Mais comment se fait-il que vous soyez vivant ? questionna Antoine dans un sursaut. Seriez-vous le dernier des ergi ?

Absolument pas non, fit le viking en souriant. Des ergi, il en demeure encore de par le monde. Très peu sans doute, cependant il en reste. Si tu veux tout savoir, je ne suis personne d’autre que leur ange gardien.

Le sorcier se leva, une fois encore, pour s’approcher d’Antoine. A nouveau, il sentit sa chaleur, peut-être même une odeur, mélange acide de sueur froide, d’herbes sèches et de vieux poisson.

Je souhaite t’offrir un présent, dit-il alors doucement.

Le jeune homme le fixa, étonné. Le viking fouillait dans sa poche. Soudain, il en tira sa main noueuse, les doigts serrés sur un objet qu’il ne pouvait pas voir.

Tends ta main, lui murmura-t-il.

Antoine, donc, la tendit, avec, il faut bien le dire, un peu d’appréhension. Il sentit les ongles du vieillard lui gratter le creux de la paume, rien de plus. Et pour cause. L’objet qu’il venait de lui offrir avec tant de gravité n’était rien d’autre qu’un pépin de pomme. Bien, ça alors. Jamais personne ne m’a donné un cadeau aussi rat ! pensa-t-il.

Le magicien du Nord le serra dans ses bras :

Garde ton insolence. Elle est ton arme la plus précieuse face à la cruauté du monde.

Antinoüs se rapprocha. Aux gestes qu’il déployait, le jeune homme comprenait qu’il était temps à présent de prendre congé du vieux viking.
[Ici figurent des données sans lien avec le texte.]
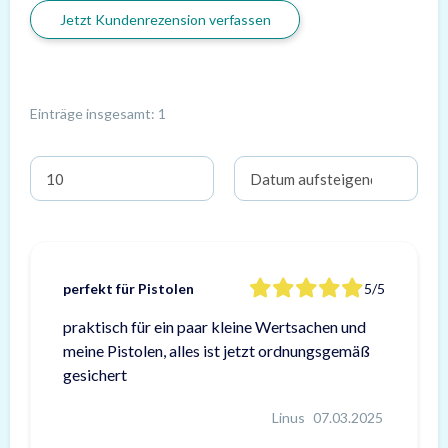
Jetzt Kundenrezension verfassen
Einträge insgesamt: 1
perfekt für Pistolen
5/5
praktisch für ein paar kleine Wertsachen und
meine Pistolen, alles ist jetzt ordnungsgemäß
gesichert
Linus
07.03.2025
Il détourna le regard, perplexe, cherchant des yeux un bon prétexte pour demeurer ici encore quelques instants.  C’est alors qu’il s’aperçut qu’un des félins, étrangement, le fixait. Il lui sembla, de plus, être capable de lire ce qu’il pensait. En l’occurrence, ça le surprit, pas uniquement parce que le chat était doué d’intelligence mais, surtout, car il s’adressait à lui :

Ce que tu détestes le plus chez nous, c’est également ce qui te dérange chez toi : la grâce, la sensualité, voire une forme d’égoïsme. Nous te ressemblons. C’est pour cela que tu nous hais.

Ce fut tout. Bref mais étrange ! Gracieux ? Il ne songeait en aucun cas que l’adjectif le décrivait. Pas plus que sensuel, d’ailleurs. Quant à l’égoïsme évoqué par le félin… il songea à nouveau à Adrien. C’est vrai qu’il avait l’art de le faire tourner en bourrique, le pauvre. Son amant s’avérait, très certainement, bien plus généreux, bien plus attentionné qu’il ne l’était pour lui. Il le comprit. Il en eut mal. Des deux, actuellement, c’était certainement lui qui souffrait le plus, lui qui veillait sur un demi-cadavre. Alors, en un clin d’œil, tout ce décor rustique disparut de sa vue. Plus de viking, plus de chaudron, plus de tentures, ni même de chats. Le phallus de Neko se remit donc à flamboyer, et Antoine eut mal dans le coeur.